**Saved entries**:
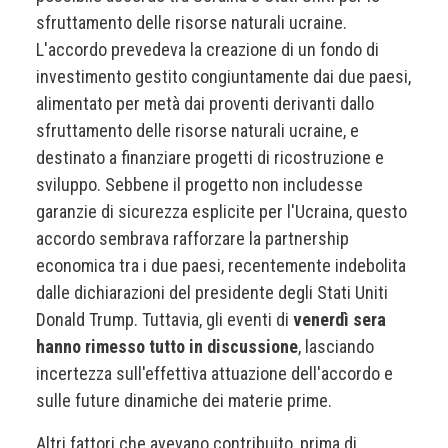
sfruttamento delle risorse naturali ucraine.
L'accordo prevedeva la creazione di un fondo di
investimento gestito congiuntamente dai due paesi,
alimentato per metà dai proventi derivanti dallo
sfruttamento delle risorse naturali ucraine, e
destinato a finanziare progetti di ricostruzione e
sviluppo. Sebbene il progetto non includesse
garanzie di sicurezza esplicite per l'Ucraina, questo
accordo sembrava rafforzare la partnership
economica tra i due paesi, recentemente indebolita
dalle dichiarazioni del presidente degli Stati Uniti
Donald Trump. Tuttavia, gli eventi di
venerdì sera
hanno rimesso tutto in discussione
, lasciando
incertezza sull'effettiva attuazione dell'accordo e
sulle future dinamiche dei materie prime.
Altri fattori che avevano contribuito, prima di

**WHAT IS REQUIRED**:
Write out, exactly as shown, only the lines running from the one that contains "Donald Trump. Tuttavia, gli eventi di" to the last line above.

**SOLUTION BELOW**:
Donald Trump. Tuttavia, gli eventi di
venerdì sera
hanno rimesso tutto in discussione
, lasciando
incertezza sull'effettiva attuazione dell'accordo e
sulle future dinamiche dei materie prime.
Altri fattori che avevano contribuito, prima di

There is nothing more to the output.